%%

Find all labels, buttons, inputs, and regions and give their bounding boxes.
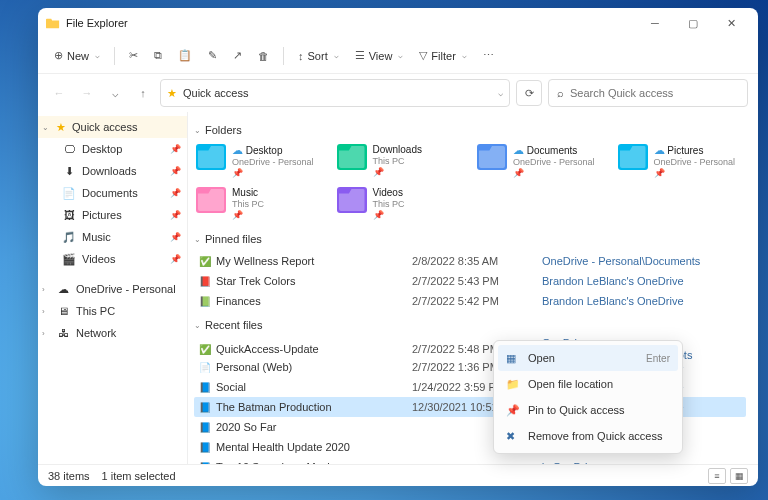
app-icon bbox=[46, 16, 60, 30]
minimize-button[interactable]: ─ bbox=[636, 8, 674, 38]
file-row[interactable]: 📗 Finances 2/7/2022 5:42 PM Brandon LeBl… bbox=[194, 291, 746, 311]
filetype-icon: 📄 bbox=[198, 360, 212, 374]
titlebar: File Explorer ─ ▢ ✕ bbox=[38, 8, 758, 38]
view-button[interactable]: ☰ View bbox=[349, 43, 410, 69]
new-button[interactable]: ⊕ New bbox=[48, 43, 106, 69]
rename-button[interactable]: ✎ bbox=[202, 43, 223, 69]
folder-location: This PC bbox=[232, 199, 264, 210]
back-button[interactable]: ← bbox=[48, 82, 70, 104]
folder-icon: 📄 bbox=[62, 186, 76, 200]
pin-icon: 📌 bbox=[170, 210, 181, 220]
star-icon: ★ bbox=[56, 121, 66, 134]
sidebar-item[interactable]: › 🖥 This PC bbox=[38, 300, 187, 322]
group-label: Folders bbox=[205, 124, 242, 136]
folder-icon bbox=[337, 187, 367, 213]
folder-icon bbox=[477, 144, 507, 170]
file-row[interactable]: 📘 Top 10 Superhero Movies 's OneDrive bbox=[194, 457, 746, 464]
file-row[interactable]: ✅ My Wellness Report 2/8/2022 8:35 AM On… bbox=[194, 251, 746, 271]
separator bbox=[283, 47, 284, 65]
folder-name: ☁ Pictures bbox=[654, 144, 736, 157]
close-button[interactable]: ✕ bbox=[712, 8, 750, 38]
up-button[interactable]: ↑ bbox=[132, 82, 154, 104]
pin-icon: 📌 bbox=[654, 168, 736, 179]
chevron-down-icon: ⌄ bbox=[42, 123, 50, 132]
pin-icon: 📌 bbox=[170, 144, 181, 154]
sidebar-item[interactable]: 🖼 Pictures 📌 bbox=[38, 204, 187, 226]
folder-tile[interactable]: Music This PC 📌 bbox=[194, 185, 325, 223]
chevron-right-icon: › bbox=[42, 285, 50, 294]
refresh-button[interactable]: ⟳ bbox=[516, 80, 542, 106]
ctx-open-location[interactable]: 📁Open file location bbox=[498, 371, 678, 397]
ctx-label: Open bbox=[528, 352, 555, 364]
filetype-icon: 📘 bbox=[198, 380, 212, 394]
filetype-icon: ✅ bbox=[198, 342, 212, 356]
folder-tile[interactable]: ☁ Documents OneDrive - Personal 📌 bbox=[475, 142, 606, 181]
pin-icon: 📌 bbox=[373, 210, 405, 221]
share-button[interactable]: ↗ bbox=[227, 43, 248, 69]
sidebar-item-label: Music bbox=[82, 231, 111, 243]
file-row[interactable]: 📕 Star Trek Colors 2/7/2022 5:43 PM Bran… bbox=[194, 271, 746, 291]
new-label: New bbox=[67, 50, 89, 62]
file-name: Personal (Web) bbox=[216, 361, 412, 373]
folder-location: OneDrive - Personal bbox=[654, 157, 736, 168]
forward-button[interactable]: → bbox=[76, 82, 98, 104]
file-location: Brandon LeBlanc's OneDrive bbox=[542, 275, 742, 287]
folder-icon bbox=[196, 187, 226, 213]
sidebar-item[interactable]: 📄 Documents 📌 bbox=[38, 182, 187, 204]
folder-tile[interactable]: ☁ Pictures OneDrive - Personal 📌 bbox=[616, 142, 747, 181]
folder-icon bbox=[337, 144, 367, 170]
group-recent[interactable]: ⌄Recent files bbox=[194, 317, 746, 333]
more-button[interactable]: ⋯ bbox=[477, 43, 500, 69]
drive-icon: 🖥 bbox=[56, 304, 70, 318]
sidebar-item[interactable]: 🖵 Desktop 📌 bbox=[38, 138, 187, 160]
maximize-button[interactable]: ▢ bbox=[674, 8, 712, 38]
folder-tile[interactable]: ☁ Desktop OneDrive - Personal 📌 bbox=[194, 142, 325, 181]
window-title: File Explorer bbox=[66, 17, 636, 29]
group-folders[interactable]: ⌄Folders bbox=[194, 122, 746, 138]
filetype-icon: 📘 bbox=[198, 400, 212, 414]
delete-button[interactable]: 🗑 bbox=[252, 43, 275, 69]
open-icon: ▦ bbox=[506, 352, 520, 365]
sidebar-item[interactable]: 🎵 Music 📌 bbox=[38, 226, 187, 248]
folder-tile[interactable]: Videos This PC 📌 bbox=[335, 185, 466, 223]
folder-location: This PC bbox=[373, 199, 405, 210]
copy-button[interactable]: ⧉ bbox=[148, 43, 168, 69]
sidebar-quick-access[interactable]: ⌄ ★ Quick access bbox=[38, 116, 187, 138]
details-view-button[interactable]: ≡ bbox=[708, 468, 726, 484]
file-location: Brandon LeBlanc's OneDrive bbox=[542, 295, 742, 307]
address-bar[interactable]: ★ Quick access ⌵ bbox=[160, 79, 510, 107]
search-icon: ⌕ bbox=[557, 87, 564, 99]
search-box[interactable]: ⌕ bbox=[548, 79, 748, 107]
pin-icon: 📌 bbox=[170, 254, 181, 264]
recent-locations-button[interactable]: ⌵ bbox=[104, 82, 126, 104]
file-name: Mental Health Update 2020 bbox=[216, 441, 412, 453]
thumbnails-view-button[interactable]: ▦ bbox=[730, 468, 748, 484]
filetype-icon: 📕 bbox=[198, 274, 212, 288]
folder-tile[interactable]: Downloads This PC 📌 bbox=[335, 142, 466, 181]
sidebar-item-label: Network bbox=[76, 327, 116, 339]
ctx-pin[interactable]: 📌Pin to Quick access bbox=[498, 397, 678, 423]
search-input[interactable] bbox=[570, 87, 739, 99]
ctx-open[interactable]: ▦OpenEnter bbox=[498, 345, 678, 371]
filter-button[interactable]: ▽ Filter bbox=[413, 43, 472, 69]
chevron-right-icon: › bbox=[42, 307, 50, 316]
chevron-down-icon[interactable]: ⌵ bbox=[498, 88, 503, 98]
status-count: 38 items bbox=[48, 470, 90, 482]
sidebar-item[interactable]: ⬇ Downloads 📌 bbox=[38, 160, 187, 182]
cut-button[interactable]: ✂ bbox=[123, 43, 144, 69]
sidebar-item[interactable]: › ☁ OneDrive - Personal bbox=[38, 278, 187, 300]
ctx-remove[interactable]: ✖Remove from Quick access bbox=[498, 423, 678, 449]
group-pinned[interactable]: ⌄Pinned files bbox=[194, 231, 746, 247]
group-label: Pinned files bbox=[205, 233, 262, 245]
file-name: QuickAccess-Update bbox=[216, 343, 412, 355]
sidebar-item[interactable]: 🎬 Videos 📌 bbox=[38, 248, 187, 270]
file-date: 2/7/2022 5:43 PM bbox=[412, 275, 542, 287]
folder-name: ☁ Desktop bbox=[232, 144, 314, 157]
view-label: View bbox=[369, 50, 393, 62]
sidebar-item[interactable]: › 🖧 Network bbox=[38, 322, 187, 344]
paste-button[interactable]: 📋 bbox=[172, 43, 198, 69]
file-name: Social bbox=[216, 381, 412, 393]
filetype-icon: ✅ bbox=[198, 254, 212, 268]
folder-name: Downloads bbox=[373, 144, 422, 156]
sort-button[interactable]: ↕ Sort bbox=[292, 43, 345, 69]
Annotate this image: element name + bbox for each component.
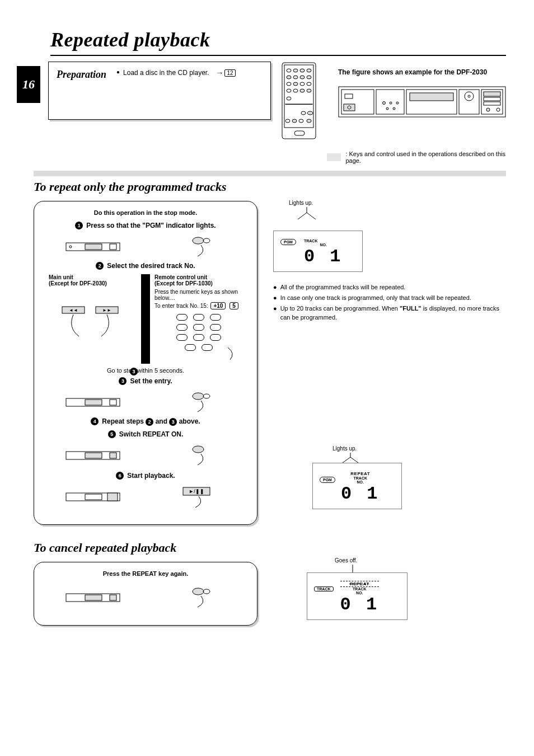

%%

Return each line from the entries above that includes "files".

group-recent[interactable]: ⌄Recent files bbox=[194, 317, 746, 333]
group-pinned[interactable]: ⌄Pinned files bbox=[194, 231, 746, 247]
group-label: Pinned files bbox=[205, 233, 262, 245]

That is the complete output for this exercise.